Tout ne baigne pas dans le bonheur et l’harmonie au sein des familles pressurisées par le “miracle économique” japonais de l’après-guerre. Fils et fille sont occupés par leur travail et leurs propres enfants. Tournés vers le présent et l’avenir, ils n’ont pas le temps, ni peut-être le désir, de s’occuper de leurs vieux parents.
Mélo en sourdine antifamilialiste, Voyage à Tokyo serait-il un éloge réactionnaire de la vieillesse ? Non, parce qu’Ozu ne filme pas sur un ton dénonciateur, revendicatif ou définitif. Sa modernité (ou sa nipponité ?) réside dans sa délicatesse de style, un mélange de douceur et d’acuité qui respecte chaque personnage dans toutes ses raisons.
Ainsi, la génération des quadras semble froide, matérialiste, mais Ozu leur accorde aussi du temps pour que l’on comprenne leur situation. Parmi eux, la bru, veuve d’un autre fils décédé du vieux couple, se montre attentionnée, parce qu’elle a plus de temps disponible : ce personnage atteste que le cinéaste ne condamne pas une génération. Plutôt que l’essence des êtres, Ozu dénonce (à voix feutrée) le contexte socio-économique du Japon, qui modèle les gens et déchire l’ancien modèle familial. Empreint d’un certain fatalisme, Voyage à Tokyo saisit avec finesse la solitude de la vieillesse mais semble l’inclure dans un cycle inhérent à l’existence.
Après l’implosion de la famille, celle du couple. Réalisé un an après le Ozu, Voyage en Italie documente la lente et inexorable séparation entre Katherine et Alexander, joués par les immenses Ingrid Bergman et George Sanders, aussi géniaux sous le regard acéré et dépouillé de Rossellini que sous les ors hollywoodiens. On dit souvent à un couple qui bat de l’aile qu’il devrait faire un voyage pour se ressourcer. Sous la caméra impassible de Rossellini, le voyage est ici au contraire le révélateur (y compris au sens photographique du terme) de l’agonie d’un amour.
Laconique, minimal en dialogues, comportementaliste, refusant le psychologisme et les habituelles péripéties d’une fiction classique, Voyage en Italie est un film de l’intériorité, du non-dicible. Voir la scène bouleversante où Katherine prend conscience de la faillite de son couple en découvrant le fossile d’un couple de Pompéi enlacé depuis des siècles : il faut un tiers “révélateur” pour qu’un couple ne résiste plus à la pleine compréhension de ce qui se passe en lui.

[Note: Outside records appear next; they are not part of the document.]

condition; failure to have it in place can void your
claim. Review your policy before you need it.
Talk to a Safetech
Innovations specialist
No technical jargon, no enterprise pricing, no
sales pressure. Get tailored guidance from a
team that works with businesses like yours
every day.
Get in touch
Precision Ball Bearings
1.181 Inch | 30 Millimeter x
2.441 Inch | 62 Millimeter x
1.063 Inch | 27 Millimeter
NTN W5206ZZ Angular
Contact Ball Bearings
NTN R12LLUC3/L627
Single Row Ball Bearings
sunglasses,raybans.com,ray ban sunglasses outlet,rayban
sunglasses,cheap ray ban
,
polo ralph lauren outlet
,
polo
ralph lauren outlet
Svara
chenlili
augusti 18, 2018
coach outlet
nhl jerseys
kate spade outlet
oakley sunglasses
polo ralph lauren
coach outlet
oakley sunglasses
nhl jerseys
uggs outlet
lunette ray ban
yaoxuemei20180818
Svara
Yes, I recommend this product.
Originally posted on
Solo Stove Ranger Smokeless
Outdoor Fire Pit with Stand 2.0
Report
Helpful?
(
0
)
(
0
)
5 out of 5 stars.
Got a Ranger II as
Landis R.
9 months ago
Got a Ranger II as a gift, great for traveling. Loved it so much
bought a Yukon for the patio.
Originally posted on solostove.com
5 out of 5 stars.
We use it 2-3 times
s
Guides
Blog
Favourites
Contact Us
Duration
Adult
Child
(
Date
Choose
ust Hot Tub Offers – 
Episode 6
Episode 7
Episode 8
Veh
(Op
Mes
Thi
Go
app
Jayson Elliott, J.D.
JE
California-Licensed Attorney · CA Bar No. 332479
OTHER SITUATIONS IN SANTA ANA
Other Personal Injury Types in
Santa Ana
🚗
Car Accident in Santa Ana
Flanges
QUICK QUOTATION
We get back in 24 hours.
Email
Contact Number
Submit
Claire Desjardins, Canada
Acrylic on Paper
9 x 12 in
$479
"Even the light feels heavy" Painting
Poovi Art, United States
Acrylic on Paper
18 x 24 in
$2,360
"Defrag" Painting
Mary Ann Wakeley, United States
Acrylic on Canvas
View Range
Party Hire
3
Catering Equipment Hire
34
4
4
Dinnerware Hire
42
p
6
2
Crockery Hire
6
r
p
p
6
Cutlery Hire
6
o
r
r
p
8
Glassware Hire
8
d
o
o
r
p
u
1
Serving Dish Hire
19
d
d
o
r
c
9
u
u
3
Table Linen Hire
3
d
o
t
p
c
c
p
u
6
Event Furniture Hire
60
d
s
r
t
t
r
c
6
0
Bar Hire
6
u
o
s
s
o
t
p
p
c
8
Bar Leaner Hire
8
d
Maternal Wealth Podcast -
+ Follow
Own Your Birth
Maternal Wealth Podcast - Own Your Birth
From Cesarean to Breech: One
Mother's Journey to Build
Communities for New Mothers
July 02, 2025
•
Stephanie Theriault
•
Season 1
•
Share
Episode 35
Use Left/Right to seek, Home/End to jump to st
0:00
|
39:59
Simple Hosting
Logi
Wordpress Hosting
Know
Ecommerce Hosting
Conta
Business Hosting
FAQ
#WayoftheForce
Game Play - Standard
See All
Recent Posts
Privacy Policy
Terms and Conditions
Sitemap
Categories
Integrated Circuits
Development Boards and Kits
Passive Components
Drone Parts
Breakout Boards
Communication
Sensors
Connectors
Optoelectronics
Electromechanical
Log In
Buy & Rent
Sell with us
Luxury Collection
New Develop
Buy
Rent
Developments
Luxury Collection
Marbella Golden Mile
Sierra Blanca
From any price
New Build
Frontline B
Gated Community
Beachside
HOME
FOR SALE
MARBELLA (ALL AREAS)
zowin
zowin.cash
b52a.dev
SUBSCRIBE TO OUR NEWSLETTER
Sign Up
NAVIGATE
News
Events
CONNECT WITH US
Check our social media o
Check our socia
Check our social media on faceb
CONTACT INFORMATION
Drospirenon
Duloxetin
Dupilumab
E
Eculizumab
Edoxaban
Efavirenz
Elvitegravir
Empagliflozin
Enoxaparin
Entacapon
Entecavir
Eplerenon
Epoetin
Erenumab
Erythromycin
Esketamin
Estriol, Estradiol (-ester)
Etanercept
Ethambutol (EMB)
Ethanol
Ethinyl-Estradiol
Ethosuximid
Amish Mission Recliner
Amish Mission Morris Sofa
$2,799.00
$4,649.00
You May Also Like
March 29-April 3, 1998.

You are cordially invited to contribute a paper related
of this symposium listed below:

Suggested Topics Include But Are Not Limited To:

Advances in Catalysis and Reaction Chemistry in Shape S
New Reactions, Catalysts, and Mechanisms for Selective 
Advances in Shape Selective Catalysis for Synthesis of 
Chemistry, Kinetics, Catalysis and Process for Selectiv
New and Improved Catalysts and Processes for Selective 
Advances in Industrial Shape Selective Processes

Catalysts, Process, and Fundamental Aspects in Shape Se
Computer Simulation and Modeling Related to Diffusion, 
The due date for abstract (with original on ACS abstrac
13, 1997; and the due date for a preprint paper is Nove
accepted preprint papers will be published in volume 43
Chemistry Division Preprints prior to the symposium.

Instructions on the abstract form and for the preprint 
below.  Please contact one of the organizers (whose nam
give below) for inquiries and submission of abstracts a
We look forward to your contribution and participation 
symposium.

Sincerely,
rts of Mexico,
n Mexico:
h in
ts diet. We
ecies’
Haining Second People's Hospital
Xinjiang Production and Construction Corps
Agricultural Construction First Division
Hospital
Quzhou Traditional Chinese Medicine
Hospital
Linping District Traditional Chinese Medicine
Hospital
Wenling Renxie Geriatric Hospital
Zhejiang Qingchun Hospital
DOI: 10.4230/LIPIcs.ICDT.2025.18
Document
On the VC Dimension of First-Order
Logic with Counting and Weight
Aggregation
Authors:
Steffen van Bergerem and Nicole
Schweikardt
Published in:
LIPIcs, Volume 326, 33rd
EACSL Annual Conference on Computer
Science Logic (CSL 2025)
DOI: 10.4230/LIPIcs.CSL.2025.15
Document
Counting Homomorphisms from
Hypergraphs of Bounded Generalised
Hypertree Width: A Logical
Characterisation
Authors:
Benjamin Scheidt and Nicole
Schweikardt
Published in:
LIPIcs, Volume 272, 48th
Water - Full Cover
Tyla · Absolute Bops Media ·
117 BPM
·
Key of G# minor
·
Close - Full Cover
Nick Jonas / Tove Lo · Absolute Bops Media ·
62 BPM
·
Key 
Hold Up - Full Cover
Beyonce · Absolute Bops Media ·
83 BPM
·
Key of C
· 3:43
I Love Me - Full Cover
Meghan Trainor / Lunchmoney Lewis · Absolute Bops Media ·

Film en partie autobiographique (Bergman était Mme Rossellini), le plus antonionien de Rossellini (sauf en ce qui concerne le “miracle” de la fin), Voyage en Italie était sorti dans une relative indifférence, seulement défendu (avec fougue) par Rivette et Truffaut. Aujourd’hui, ce film est l’un des plus éclatants fleurons de la modernité cinématographique.